Robots To Control Oil Drilling Platforms
Roland Piquepaille writes "In 2015, and if everything goes well, oil drilling platforms located offshore Norway will be controlled by robots. Even today, these platforms don't use many people. But the idea behind the new platform concept is to install large modular process sections in unmanned areas to allow access by one or more robotic manipulators. In a few years, operators should be able to remain on land and to remotely control the oil drilling platforms. Obviously, this should reduce risks and costs. Tests have already started in a new laboratory in Trondheim. According to the plans, the researchers have 8 years in front of them to deliver the robotic tools able to control these very expensive platforms. But read more for additional references and pictures."
Makes you wonder why freighters aren't robotic. You'd have to load human pilots for the relatively short hop from international waters into port but there wouldn't seem to be any reason to have a full time crew. GPS, satellite communications, video cameras, radar, infrared...it would be near real time, at least at the speeds a freighter moves. If something goes wrong helo a repair crew out and fix it.
Without the need to accommodate a full time human crew you could weld a cover over the top and seal it. Modern freighters are pretty automated these days, just take the next step. If they can automate a frickin oil rig, they should be able to automate a freight container.
That's our life, the big wheel of shit. - The Fat Man, Blue Tango Salvage
There are various stories of North Sea Oil platforms which were designed to be "remote controlled" but ended up being manned.
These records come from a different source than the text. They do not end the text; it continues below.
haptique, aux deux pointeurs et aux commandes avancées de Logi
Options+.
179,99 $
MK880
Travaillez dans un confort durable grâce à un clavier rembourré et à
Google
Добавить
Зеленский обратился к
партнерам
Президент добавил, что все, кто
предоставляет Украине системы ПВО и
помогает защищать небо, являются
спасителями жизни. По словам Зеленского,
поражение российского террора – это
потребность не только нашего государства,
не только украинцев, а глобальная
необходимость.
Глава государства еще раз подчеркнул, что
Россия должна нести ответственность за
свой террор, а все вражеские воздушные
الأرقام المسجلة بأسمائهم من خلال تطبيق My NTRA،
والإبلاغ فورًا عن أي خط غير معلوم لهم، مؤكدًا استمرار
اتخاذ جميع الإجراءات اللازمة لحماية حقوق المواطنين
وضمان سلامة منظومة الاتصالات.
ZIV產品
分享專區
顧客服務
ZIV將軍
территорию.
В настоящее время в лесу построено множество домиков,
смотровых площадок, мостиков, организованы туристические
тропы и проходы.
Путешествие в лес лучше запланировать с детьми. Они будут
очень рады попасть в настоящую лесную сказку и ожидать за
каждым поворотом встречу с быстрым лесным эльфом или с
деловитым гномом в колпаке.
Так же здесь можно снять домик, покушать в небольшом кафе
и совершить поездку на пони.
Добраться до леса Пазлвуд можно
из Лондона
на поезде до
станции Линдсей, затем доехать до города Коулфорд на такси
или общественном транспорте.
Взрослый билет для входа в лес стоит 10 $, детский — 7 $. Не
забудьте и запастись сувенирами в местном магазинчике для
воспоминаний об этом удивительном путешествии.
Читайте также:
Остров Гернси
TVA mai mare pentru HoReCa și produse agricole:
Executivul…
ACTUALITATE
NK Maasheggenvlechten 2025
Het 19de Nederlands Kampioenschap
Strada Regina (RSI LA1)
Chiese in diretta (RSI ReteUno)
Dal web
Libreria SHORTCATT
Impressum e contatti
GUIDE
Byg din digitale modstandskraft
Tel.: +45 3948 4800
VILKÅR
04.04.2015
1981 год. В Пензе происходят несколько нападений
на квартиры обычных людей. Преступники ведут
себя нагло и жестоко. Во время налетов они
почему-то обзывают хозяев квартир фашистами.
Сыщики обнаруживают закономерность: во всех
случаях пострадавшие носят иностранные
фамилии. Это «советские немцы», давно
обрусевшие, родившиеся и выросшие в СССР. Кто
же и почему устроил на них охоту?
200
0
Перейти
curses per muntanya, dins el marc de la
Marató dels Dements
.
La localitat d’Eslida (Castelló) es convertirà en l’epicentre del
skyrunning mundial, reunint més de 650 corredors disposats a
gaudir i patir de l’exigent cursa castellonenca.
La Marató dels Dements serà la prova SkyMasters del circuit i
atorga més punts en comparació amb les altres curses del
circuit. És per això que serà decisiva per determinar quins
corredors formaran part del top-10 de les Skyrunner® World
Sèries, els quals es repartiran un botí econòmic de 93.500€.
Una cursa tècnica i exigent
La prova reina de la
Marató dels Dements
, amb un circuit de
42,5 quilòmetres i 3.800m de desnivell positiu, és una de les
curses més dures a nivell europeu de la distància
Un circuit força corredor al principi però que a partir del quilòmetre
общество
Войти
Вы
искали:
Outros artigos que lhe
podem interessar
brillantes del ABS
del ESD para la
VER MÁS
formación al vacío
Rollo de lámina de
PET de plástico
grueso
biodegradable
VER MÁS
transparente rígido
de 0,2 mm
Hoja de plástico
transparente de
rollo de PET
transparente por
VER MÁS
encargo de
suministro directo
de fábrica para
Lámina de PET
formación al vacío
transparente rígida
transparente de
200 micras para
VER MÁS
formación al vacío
Its pretty hard when you have a some conflicting gauge readings and you want someone go check. Eventually it is cheaper to man the platform rather than try to find someone to go out, learn the plant, and check those conflicting readings. Humans are very flexible and good at adjusting to a system that does not operate exactly as planned.
I am reminded of a story my Dad told me from when he used to maintain radio equipment for drillers operating in the desert in the Middle East. He used find that the power supplies for the Radios were burnt out, and usually the output power valves were blown.
Eventually he found out that when the drilling rig was sticking, ie the bit had hit something hard and couldn't turn, the Toolpusher would go and increase the voltage on the camps inverter, so that instead of 240Vac, you would have around 300Vac. This would give the drill motor enough power to get the bit turning again, but of course blow all the comms equipment.
The driller is a different type of animal to the computer geek in my experience, and he speaks a totally different language, so it will be interesting to see how the computer controlled drilling system copes with , for example, when "greedy drillers create wooly sheep which block the shark hoses", as I read in our toolpushers report while I was fixing his PC yesterday (yes worked through Christmas Day).